Jay I read the post on your site, I have the 1023 saw and I love mine, wouldn't change a thing! I just want to tell you that with these types of rip fences you can replace the rails with equivalent sized steel tubing for increased capacity. I increased my capacity on my delta T-2 system to 49" with square tubing and angle iron, and just used the old rail as a pattern to drill and tap mounting holes in the new rail, very easy and inexpensive. I also used the holes in the angle iron on the rear of the saw to mount my outfeed table to. I didn't use bolts though, I just put pins in the bottom of the table top that just drop into the holes, so that I can just lift it off if necessary. You can check it out here:


----------



## blackcherry (Dec 7, 2007)

Bought mine last fall and really pleased with the purchase, great saw love using. Enjoy your new beast!


----------



## woodmaker (Jan 12, 2011)

I've had mine for two years now and it has not missed a beat.
Wonderful table saw, I highly recommend it.


----------



## panamawayne (May 28, 2014)

I had mine shipped down here to Panama, it's set up in an outdoor type shop and is faded from the sun, it's been here 1 1/2 years and hasn't missed a beat, I have WW2 blade which makes it that much better.


----------



## Handtooler (Jul 24, 2012)

Jay, Thanks for the in-depth review on a great tool. I own the G0691 extended version and really love it. Use it almost daily. Passes the nickel test and no run-out. Five stars.


----------



## Surfside (Jun 13, 2012)

Thanks for the review. Looks solid.


----------



## hjt (Oct 22, 2009)

Great review on your site. Photos really show it off.


----------



## TheRabbit (Oct 21, 2014)

Seriously looking at buying a G0691 and have one quick question, in talking to the techs at Grizzly, I found out they do not sell a thin kerf riving knife. I have a few thin kerf high end blades. How does everyone get around this problem? Did you just buy and extra knife and have it machined down?


----------



## JSB (Sep 16, 2012)

TheRabbit - I use a regular Marples blade bought from Lowes. It's much thinner than the blade that was included with the saw. I have no problems using the stock riving knife with it. The riving knife is too thick to use with a regular circular saw blade but a standard box store 10" blade will work just fine.


----------



## TheRabbit (Oct 21, 2014)

Can you mic the knife? It would be great to know thickness. The kerf on one of my blade is under .125. They sell a second knife for around $30. May cost as much to get it milled, but any problems would be solved.

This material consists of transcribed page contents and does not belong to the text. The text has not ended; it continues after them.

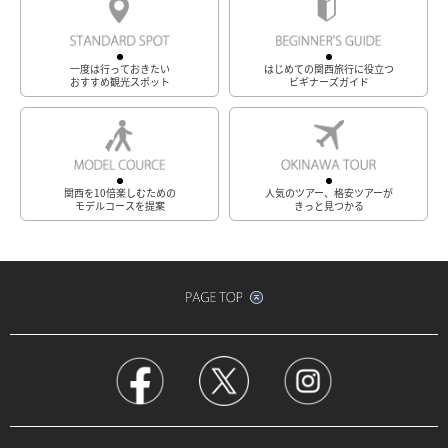
一度は行っておきたい
はじめての関西旅行に役立つ
おすすめ観光スポット
ビギナーズガイド
関西を10倍楽しむための
人気のツアー、格安ツアーが
モデルコースを提案
きっと見つかる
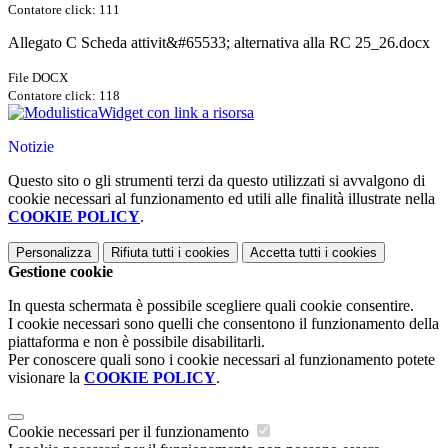
Contatore click: 111
Allegato C Scheda attivit&#65533; alternativa alla RC 25_26.docx
File DOCX
Contatore click: 118
Widget con link a risorsa
Notizie
Questo sito o gli strumenti terzi da questo utilizzati si avvalgono di
cookie necessari al funzionamento ed utili alle finalità illustrate nella
COOKIE POLICY
.
Personalizza
Rifiuta tutti
i cookies
Accetta tutti
i cookies
Gestione cookie
In questa schermata è possibile scegliere quali cookie consentire.
I cookie necessari sono quelli che consentono il funzionamento della
piattaforma e non è possibile disabilitarli.
Per conoscere quali sono i cookie necessari al funzionamento potete
visionare la
COOKIE POLICY
.
Cookie necessari per il funzionamento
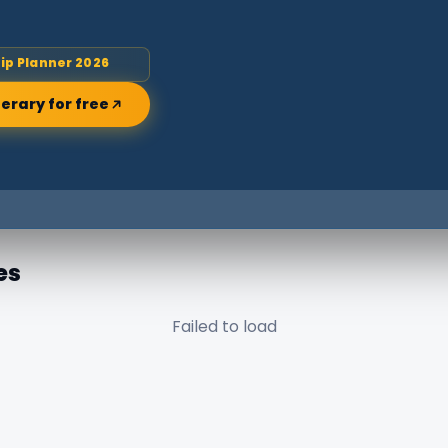
rip Planner 2026
nerary for free
es
Failed to load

I also need to know the depth of the roller stand. I need to add 2" net to the table to get it above my out feed bench. I learned the stand alone adds 3/4". Need to add at least another 1 1/4". I could cut the bench down, but prefer to keep all the height I can as I am 6'8".


----------



## JSB (Sep 16, 2012)

TheRabbit - I couldn't find my calipers but this is stamped on the knife itself


----------



## Handtooler (Jul 24, 2012)

I also have the G0691 and when using my Freud thin kerf blade I use a ZCI without the riving knife as if it's used I get a binging at the out feed side of the blade. Maybe a little les safety but I hav not as yet experienced the least bit of kick back. KOW!


----------



## TheRabbit (Oct 21, 2014)

Thank Jay for the info. As for using the saw without the knife, the only reason I am thinking of this saw is to get a saw with a riving knife. Already have a saw that I have modified several times and it works great, but I cut a lot of quartersawn red oak and it closes and bite on the blade sometimes. Now I need to go look up the real kerf of my blades.


----------